2. One and a quarter billion chicken wings were consumedby Super Bowl fans. That's enough to circle the Grand Canyon 120 times. The first chicken wings were fried up at Anchor Bar, Buffalo, N.Y., in 1964 and have been a tradition ever since the first Super Bowl on Jan. 15, 1967.
3. 325.5 million gallons of beer was drank on Super Bowl Sunday. One bushel of barley produces approximately 565 twelve-ounce containers of beer. A little bar stool math tells us that 6,145,132.74 bushels of barley were used to make the brews for the game, and that barley farmers are the real MVP.
4. One hundred thirty-nine million pounds of avocados (about 278 million avocados) were expected to be eaten during the game, most likely to be smashed up into sweet guacamole. To get a visual, this is enough avocados to fill a football field end zone to end zone in a pile 53 feet high. This is a 15 percent surge from 2015, said Hass Avocado Board, and has even lead to Avocados from Mexico to buy a 30-second commercial spot on game day.
5. Ten million pounds of ribs were sold during Super Bowl week, according to the National Pork Board.
6. Twelve and a half million pounds of bacon were also consumed.
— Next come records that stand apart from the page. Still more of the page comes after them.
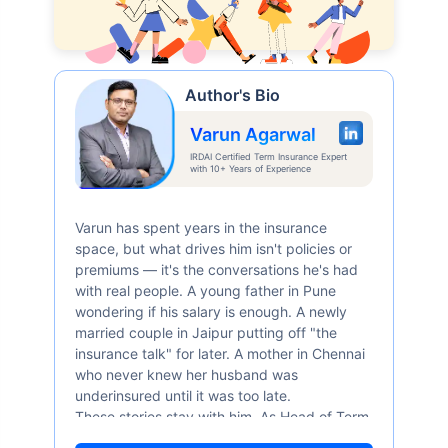
Author's Bio
Varun Agarwal
IRDAI Certified Term Insurance Expert
with 10+ Years of Experience
Varun has spent years in the insurance
space, but what drives him isn't policies or
premiums — it's the conversations he's had
with real people. A young father in Pune
wondering if his salary is enough. A newly
married couple in Jaipur putting off "the
insurance talk" for later. A mother in Chennai
who never knew her husband was
underinsured until it was too late.
These stories stay with him. As Head of Term
Insurance at Policybazaar, Varun knows the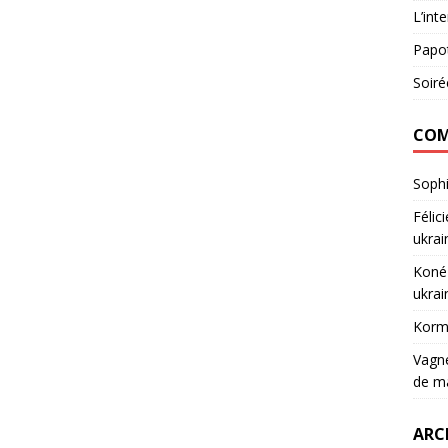
L’int
Papot
Soiré
COM
Soph
Félic
ukrai
Koné
ukrai
Korm
Vagn
de m
ARC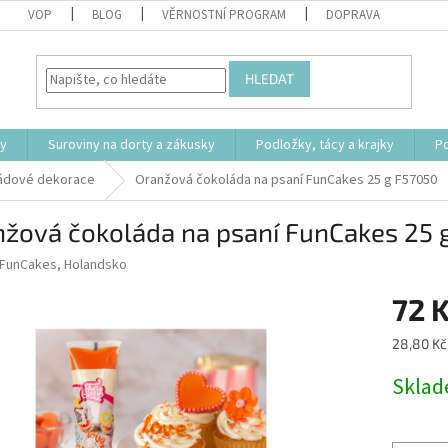
VOP
BLOG
VĚRNOSTNÍ PROGRAM
DOPRAVA
HLEDAT
ty
Suroviny na dorty a zákusky
Podložky, tácy a krajky
P
ádové dekorace
Oranžová čokoláda na psaní FunCakes 25 g F57050
nžová čokoláda na psaní FunCakes 25 
FunCakes, Holandsko
72 
Měrná
28,80 Kč 
cena:
Skla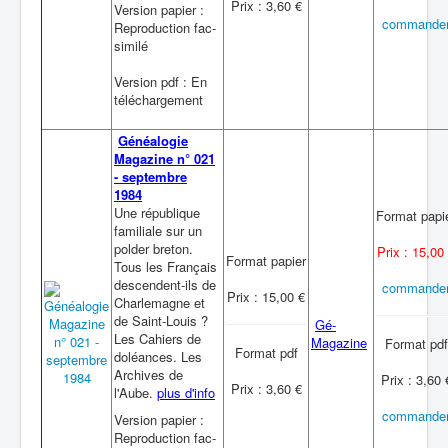
Prix : 3,60 €
Version papier :
commande
Reproduction fac-
similé
Version pdf : En
téléchargement
Généalogie
Magazine n° 021
- septembre
1984
Une république
Format papi
familiale sur un
polder breton.
Prix : 15,00
Format papier
Tous les Français
descendent-ils de
commande
Prix : 15,00 €
Charlemagne et
de Saint-Louis ?
Gé-
Les Cahiers de
Magazine
Format pdf
Format pdf
doléances. Les
Archives de
Prix : 3,60 
Prix : 3,60 €
l'Aube.
plus d'info
commande
Version papier :
Reproduction fac-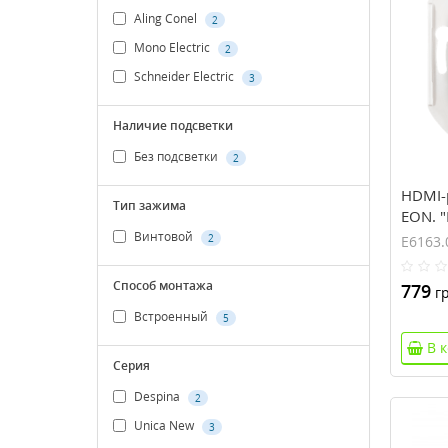
Aling Conel
2
Mono Electric
2
Schneider Electric
3
Наличие подсветки
Без подсветки
2
HDMI-р
Тип зажима
EON. "
Винтовой
2
E6163.
Способ монтажа
779
гр
Встроенный
5
В 
Серия
Despina
2
Unica New
3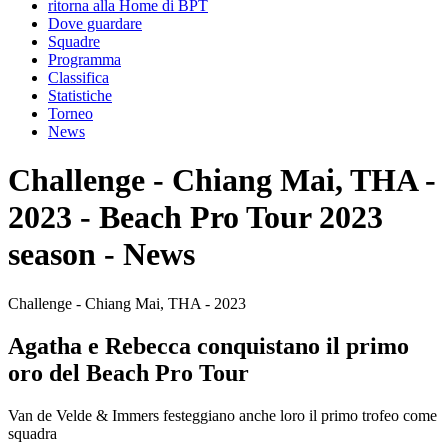
ritorna alla Home di BPT
Dove guardare
Squadre
Programma
Classifica
Statistiche
Torneo
News
Challenge - Chiang Mai, THA -
2023 - Beach Pro Tour 2023
season - News
Challenge - Chiang Mai, THA - 2023
Agatha e Rebecca conquistano il primo
oro del Beach Pro Tour
Van de Velde & Immers festeggiano anche loro il primo trofeo come
squadra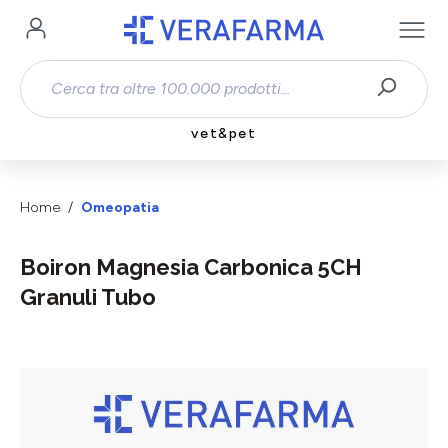
Passa al contenuto principale
vet&pet
Home
Omeopatia
Boiron Magnesia Carbonica 5CH
Granuli Tubo
Salta la galleria di immagini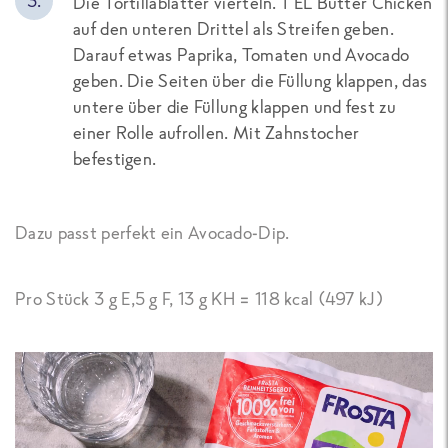
Die Tortillablätter vierteln. 1 EL Butter Chicken
auf de
n
unteren Drittel als Streifen geben
.
D
arauf etwas Paprika, Tomaten und Avocado
geben
. Die Seiten über die Füllung klappen, das
untere über die Füllung klappen und fest zu
einer Rolle aufrollen. Mit Zahnstocher
befestigen.
Dazu passt
perfekt
ein Avocado-Dip
.
Pro Stück 3 g E,5 g F, 13 g KH = 118 kcal (497 kJ)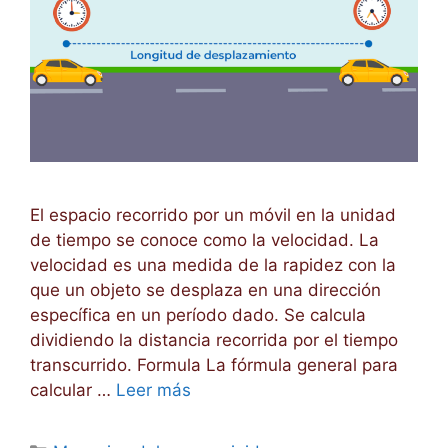
El espacio recorrido por un móvil en la unidad
de tiempo se conoce como la velocidad. La
velocidad es una medida de la rapidez con la
que un objeto se desplaza en una dirección
específica en un período dado. Se calcula
dividiendo la distancia recorrida por el tiempo
transcurrido. Formula La fórmula general para
calcular …
Leer más
Categorías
7. More than 11 million pounds of potato chips were snacked on. It takes four pounds of raw potatoes to make one pound of chips, meaning potato farmers fed the country 44.8 million pounds of spuds on Sunday.
8. An estimated 14 million hamburgers were served.
9. Four million pizzas were expected to be delivered by Dominos, Pizza Hut and Papa Johns. Estimating that each pizza had 8 ounces of cheese, that was 2 million pounds of cheese or 20,000,000 pounds of whole milk.
10. Nearly 4 million pounds of popcorn were served on Sunday. Fans also consumed 8.2 million pounds of tortilla chips and 3 million pounds of nuts.